Jack buys a car from a local used-car salesman, Mr. Olson, and the next day realizes he bought a lemon. He threatens to break windows in Olson’s showroom if Olson does not buy the car back for \$2,150, the purchase price. Mr. Olson agrees. The agreement is voidable, even though the underlying deal is fair, if Olson feels he has no reasonable alternative and is frightened into agreeing. Suppose Jack knows that Olson has been tampering with his cars’ odometers, a federal offense, and threatens to have Olson prosecuted if he will not repurchase the car. Even though Olson may be guilty, this threat makes the repurchase contract voidable, because it is a misuse for personal ends of a power (to go to the police) given each of us for other purposes. If these threats failed, suppose Jack then tells Olson, “I’m going to haul you into court and sue your pants off.” If Jack means he will sue for his purchase price, this is not an improper threat, because everyone has the right to use the courts to gain what they think is rightfully theirs. But if Jack meant that he would fabricate damages done him by a (falsely) claimed odometer manipulation, that would be an improper threat. Although Olson could defend against the suit, his reputation would suffer in the meantime from his being accused of odometer tampering.

A threat to breach a contract that induces the victim to sign a new contract could be improper.
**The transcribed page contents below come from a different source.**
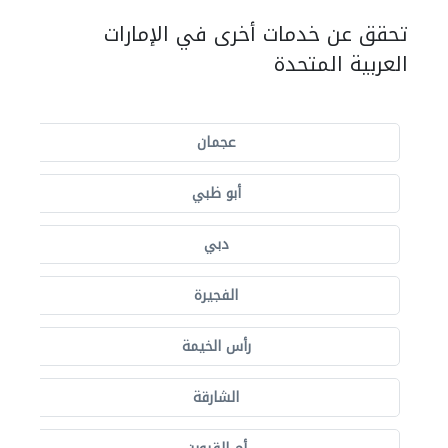
تحقق عن خدمات أخرى في الإمارات
العربية المتحدة
عجمان
أبو ظبي
دبي
الفجيرة
رأس الخيمة
الشارقة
Suppose that as part of the original purchase price, Olson agrees to make all necessary repairs and replace all failed parts for the first ninety days. At the end of one month, the transmission dies, and Jack demands a replacement. Olson refuses to repair the car unless Jack signs a contract agreeing to buy his next car from Olson. Whether this threat is improper depends on whether Jack has a reasonable alternative; if a replacement transmission is readily available and Jack has the funds to pay for it, he might have an alternative in suing Olson in small claims court for the cost. But if Jack needs the car immediately and he is impecunious, then the threat would be improper and the contract voidable. A threat to breach a contract is not necessarily improper, however. It depends on whether the new contract is fair and equitable because of unanticipated circumstances. If, for example, Olson discovers that he must purchase a replacement transmission at three times the anticipated cost, his threat to hold up work unless Jack agrees to pay for it might be reasonable.